First it was European Central Bank boss Mario Draghi, telling markets how determined he was not to let inflation get the upper hand. Look out for more money printing by March, he said.
China’s central bank ably supported Draghi, injecting $61 billion of liquidity into its market on Friday. Punters smelled a combined central bank rescue, and bid all riskier assets higher.
Bloomberg captured the sentiment:
‘The turnaround in sentiment came amid signs central banks may be prepared to act after $7.8 trillion was erased from the value of global equities this year on China’s slowdown and oil’s crash. Diminished inflation expectations and a strengthening yen are seen as increasing pressure on the Bank of Japan to enlarge stimulus at its meeting next week. China will keep intervening in its equity market to “look after” investors and has no intention of further devaluing the yuan, Vice President Li Yuanchao said.’
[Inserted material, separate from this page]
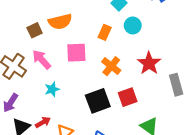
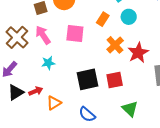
orange cross: (111, 66) -> (115, 45), moved

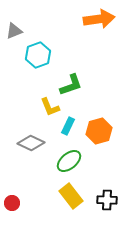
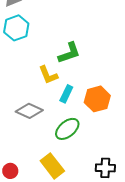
cyan hexagon: (38, 55) -> (16, 28), moved
yellow rectangle: (71, 196) -> (52, 166), moved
The bastions of capitalism have clearly taken the world’s most recognisable socialist slogan. Central banks of the world are uniting, in a fight against…market forces!
Oh the irony. The socialists and central planners are in charge, and we all think they are the captains of capitalism! The mainstream media are especially complicit in all this. They slavishly report on every utterance, yet never question the actions and their usefulness.
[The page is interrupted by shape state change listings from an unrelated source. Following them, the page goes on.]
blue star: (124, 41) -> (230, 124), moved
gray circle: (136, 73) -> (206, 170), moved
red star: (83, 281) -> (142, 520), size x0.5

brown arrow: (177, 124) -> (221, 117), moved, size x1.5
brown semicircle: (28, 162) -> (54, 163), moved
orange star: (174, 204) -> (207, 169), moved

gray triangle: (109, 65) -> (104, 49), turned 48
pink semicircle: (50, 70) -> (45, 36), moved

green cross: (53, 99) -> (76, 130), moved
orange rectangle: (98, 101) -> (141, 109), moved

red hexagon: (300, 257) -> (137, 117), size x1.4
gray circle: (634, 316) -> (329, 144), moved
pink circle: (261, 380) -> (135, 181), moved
Let’s see…who would you rather side with, socialist Ben Bernanke or capitalist George Soros?
Last week, I pointed out how Bernanke said investors had no cause to worry about China’s economy. It’s all good, he said, the planners have things under control.
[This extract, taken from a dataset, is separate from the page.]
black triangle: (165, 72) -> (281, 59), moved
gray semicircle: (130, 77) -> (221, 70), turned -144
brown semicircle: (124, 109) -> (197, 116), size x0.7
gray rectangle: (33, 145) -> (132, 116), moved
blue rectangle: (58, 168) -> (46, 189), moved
But on Friday, in an interview with Bloomberg, George Soros was a little more bearish…
‘Billionaire investor George Soros said China’s economy is headed for a hard landing, a slump that will worsen global deflationary pressures, drag down stocks and boost U.S. government bonds.
‘“A hard landing is practically unavoidable,” he said in an interview with Bloomberg Television’s Francine Lacqua from the World Economic Forum in Davos on Thursday. “I’m not expecting it, I’m observing it.”’
I’d back Soros over Bernanke any day. But that’s not to deny the power of central banks. The prospect of more intervention gave stocks a big boost on Friday and these hopes should continue to support prices in the short term.
Keep in mind though, markets were extremely oversold and waiting for an excuse to bounce. Once balance returns to prices, you’ll have a better idea of the market’s longer term health.
From a bigger picture perspective though, you have to wonder how long investors and speculators will keep the faith with central bank strategy. George Soros seems to think their words might not translate into actions big enough to have a meaningful effect.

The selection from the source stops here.